Summer is officially here & I couldn’t be more excited! The season of spontaneous road trips, endless fresh local produce & the best outdoor gatherings. The nights become longer & everyone seems more relaxed than ever. Between attending & hosting parties all season long, I love preparing traditional barbecue side dishes with a little fancy twist. Make this upscale potato salad for your next party!
It is not your traditional potato salad loaded with hard boiled eggs, celery & mayonnaise. It is a fresh & flavourful take on the classic dish featuring a dijon vinaigrette base. The haricots verts, also known as “French beans” add a refreshing crisp bite to the salad. A cross between a green bean salad & a potato salad. For those unfamiliar with French green beans, they are a thinner style bean with a more tender bite. However, if you are unable to find this variety a standard green bean will do the trick! Just be sure to cook them a little longer during the blanching process.

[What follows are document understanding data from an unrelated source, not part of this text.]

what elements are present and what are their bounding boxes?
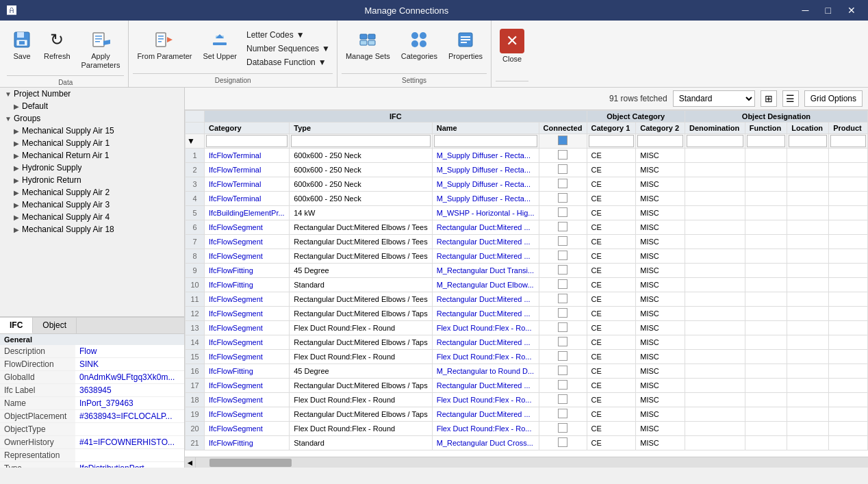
row-connected[interactable] [539, 407, 587, 422]
table-row[interactable]: 2 IfcFlowTerminal 600x600 - 250 Neck M_S… [186, 163, 868, 177]
filter-loc-cell[interactable] [787, 134, 829, 149]
product-header[interactable]: Product [829, 123, 868, 134]
connected-checkbox[interactable] [558, 193, 567, 203]
connected-checkbox[interactable] [558, 366, 567, 375]
filter-name-cell[interactable] [432, 134, 539, 149]
list-icon-button[interactable]: ☰ [782, 90, 799, 107]
connected-checkbox[interactable] [558, 279, 567, 289]
table-row[interactable]: 12 IfcFlowSegment Rectangular Duct:Miter… [186, 307, 868, 321]
tree-item[interactable]: ▶Mechanical Supply Air 3 [0, 199, 184, 211]
type-header[interactable]: Type [290, 123, 432, 134]
minimize-button[interactable]: ─ [797, 3, 815, 17]
connected-checkbox[interactable] [558, 394, 567, 404]
table-row[interactable]: 18 IfcFlowSegment Flex Duct Round:Flex -… [186, 393, 868, 407]
filter-type-input[interactable] [291, 135, 430, 147]
row-connected[interactable] [539, 335, 587, 350]
tree-item[interactable]: ▶Hydronic Supply [0, 162, 184, 174]
row-connected[interactable] [539, 163, 587, 177]
filter-connected-cell[interactable] [539, 134, 587, 149]
row-connected[interactable] [539, 177, 587, 192]
filter-cat1-cell[interactable] [587, 134, 636, 149]
filter-category-cell[interactable] [205, 134, 290, 149]
row-connected[interactable] [539, 422, 587, 436]
filter-cat1-input[interactable] [589, 135, 635, 147]
connected-checkbox[interactable] [558, 308, 567, 318]
table-row[interactable]: 6 IfcFlowSegment Rectangular Duct:Mitere… [186, 220, 868, 235]
tree-item[interactable]: ▼Groups [0, 112, 184, 125]
connected-header[interactable]: Connected [539, 123, 587, 134]
table-row[interactable]: 4 IfcFlowTerminal 600x600 - 250 Neck M_S… [186, 192, 868, 206]
manage-sets-button[interactable]: Manage Sets [342, 26, 394, 64]
row-connected[interactable] [539, 350, 587, 364]
connected-checkbox[interactable] [558, 437, 567, 447]
filter-func-cell[interactable] [745, 134, 787, 149]
denomination-header[interactable]: Denomination [685, 123, 745, 134]
tree-item[interactable]: ▶Mechanical Supply Air 1 [0, 137, 184, 149]
tree-item[interactable]: ▶Mechanical Supply Air 18 [0, 223, 184, 235]
filter-name-input[interactable] [434, 135, 537, 147]
close-ribbon-button[interactable]: ✕ Close [496, 26, 528, 66]
table-row[interactable]: 13 IfcFlowSegment Flex Duct Round:Flex -… [186, 321, 868, 335]
table-row[interactable]: 5 IfcBuildingElementPr... 14 kW M_WSHP -… [186, 206, 868, 220]
tree-area[interactable]: ▼Project Number▶Default▼Groups▶Mechanica… [0, 88, 184, 317]
row-connected[interactable] [539, 192, 587, 206]
connected-checkbox[interactable] [558, 337, 567, 346]
database-function-button[interactable]: Database Function ▼ [244, 56, 333, 68]
table-row[interactable]: 15 IfcFlowSegment Flex Duct Round:Flex -… [186, 350, 868, 364]
filter-denom-cell[interactable] [685, 134, 745, 149]
connected-checkbox[interactable] [558, 423, 567, 433]
table-row[interactable]: 19 IfcFlowSegment Rectangular Duct:Miter… [186, 407, 868, 422]
row-connected[interactable] [539, 278, 587, 292]
table-container[interactable]: IFC Object Category Object Designation C… [185, 110, 868, 457]
tree-item[interactable]: ▶Mechanical Return Air 1 [0, 149, 184, 162]
tree-item[interactable]: ▶Mechanical Supply Air 2 [0, 186, 184, 199]
connected-checkbox[interactable] [558, 351, 567, 361]
row-connected[interactable] [539, 220, 587, 235]
table-row[interactable]: 10 IfcFlowFitting Standard M_Rectangular… [186, 278, 868, 292]
table-row[interactable]: 17 IfcFlowSegment Rectangular Duct:Miter… [186, 379, 868, 393]
scroll-left-btn[interactable]: ◄ [185, 457, 196, 468]
filter-prod-cell[interactable] [829, 134, 868, 149]
row-connected[interactable] [539, 249, 587, 264]
grid-options-button[interactable]: Grid Options [804, 90, 863, 107]
cat1-header[interactable]: Category 1 [587, 123, 636, 134]
set-upper-button[interactable]: Set Upper [199, 26, 241, 64]
connected-checkbox[interactable] [558, 222, 567, 231]
table-row[interactable]: 11 IfcFlowSegment Rectangular Duct:Miter… [186, 292, 868, 307]
filter-denom-input[interactable] [687, 135, 743, 147]
row-connected[interactable] [539, 364, 587, 379]
table-row[interactable]: 14 IfcFlowSegment Rectangular Duct:Miter… [186, 335, 868, 350]
filter-type-cell[interactable] [290, 134, 432, 149]
table-row[interactable]: 8 IfcFlowSegment Rectangular Duct:Mitere… [186, 249, 868, 264]
categories-button[interactable]: Categories [397, 26, 442, 64]
name-header[interactable]: Name [432, 123, 539, 134]
filter-cat2-input[interactable] [637, 135, 683, 147]
tree-item[interactable]: ▶Default [0, 100, 184, 112]
filter-cat2-cell[interactable] [636, 134, 685, 149]
apply-parameters-button[interactable]: ApplyParameters [77, 26, 125, 73]
filter-category-input[interactable] [206, 135, 288, 147]
filter-func-input[interactable] [747, 135, 786, 147]
tree-item[interactable]: ▶Mechanical Supply Air 15 [0, 125, 184, 137]
table-row[interactable]: 20 IfcFlowSegment Flex Duct Round:Flex -… [186, 422, 868, 436]
row-connected[interactable] [539, 264, 587, 278]
table-row[interactable]: 21 IfcFlowFitting Standard M_Rectangular… [186, 436, 868, 450]
location-header[interactable]: Location [787, 123, 829, 134]
connected-checkbox[interactable] [558, 164, 567, 174]
view-select[interactable]: Standard [673, 90, 755, 107]
row-connected[interactable] [539, 292, 587, 307]
horizontal-scrollbar[interactable]: ◄ [185, 457, 868, 468]
row-connected[interactable] [539, 149, 587, 163]
row-connected[interactable] [539, 393, 587, 407]
row-connected[interactable] [539, 235, 587, 249]
tab-object[interactable]: Object [33, 318, 77, 333]
table-row[interactable]: 16 IfcFlowFitting 45 Degree M_Rectangula… [186, 364, 868, 379]
connected-checkbox[interactable] [558, 322, 567, 332]
grid-icon-button[interactable]: ⊞ [761, 90, 777, 107]
tab-ifc[interactable]: IFC [0, 318, 33, 333]
save-button[interactable]: Save [7, 26, 37, 64]
connected-checkbox[interactable] [558, 236, 567, 246]
cat2-header[interactable]: Category 2 [636, 123, 685, 134]
table-row[interactable]: 9 IfcFlowFitting 45 Degree M_Rectangular… [186, 264, 868, 278]
table-row[interactable]: 7 IfcFlowSegment Rectangular Duct:Mitere… [186, 235, 868, 249]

What really sets this salad apart from the others is the additional step of the roasting the fingerling potatoes. It adds so much more flavour then a boiled potato & makes a big impact. The fingerling potatoes bring a nutty, earthy flavour with a firm texture & make for a beautiful presentation.
So next time you are looking for a summer side dish to bring to an outdoor barbecue, change things up with this not so traditional green bean & potato salad! It might just be the most popular dish at the gathering. Happy summer!
Warm French Green Bean & Fingerling Potato Salad
2 pounds fingerling potatoes, halved lengthwise
1/4 cup + 1/3 cup extra virgin olive oil
salt & cracked black pepper, to taste
1/2 pound haricots verts, blanched *
2 shallots, thinly sliced
2 cloves of garlic, minced
1 tablespoon capers, roughly chopped
1 tablespoon dijon mustard
1/2 cup fresh dill, roughly chopped
1 teaspoon honey
1/4 cup apple cider vinegar
4 large soft boiled eggs, halved (optional)
1. Preheat oven to 375 degrees. Line a baking sheet with parchment paper.
2. Fill a large pot with cold water. Add potatoes & a generous pinch of salt. Bring water to a boil & cook for 8 minutes. Strain potatoes.
3. Transfer potatoes to prepared baking sheet. Toss with 1/4 cup of olive oil, salt & pepper. Roast for 20-25 minutes, or until the potatoes are crispy & golden at the edges.
4. As the potatoes roast prepare the dressing. In a small mixing bowl whisk together the shallots, garlic, capers, dijon, dill, honey, vinegar & remaining olive oil.
5. In a large serving bowl add the green beans, roasted potatoes, dressing & eggs (optional). Toss to coat & serve warm!
*NOTE: To blanch the green beans, bring a large pot of salted water to a boil. Add the beans & cook for 2 minutes. Drain immediately & shock in a bowl of ice water to stop the cooking process. Strain & set aside until ready to use. This will produce a vibrant green bean with a crisp bite.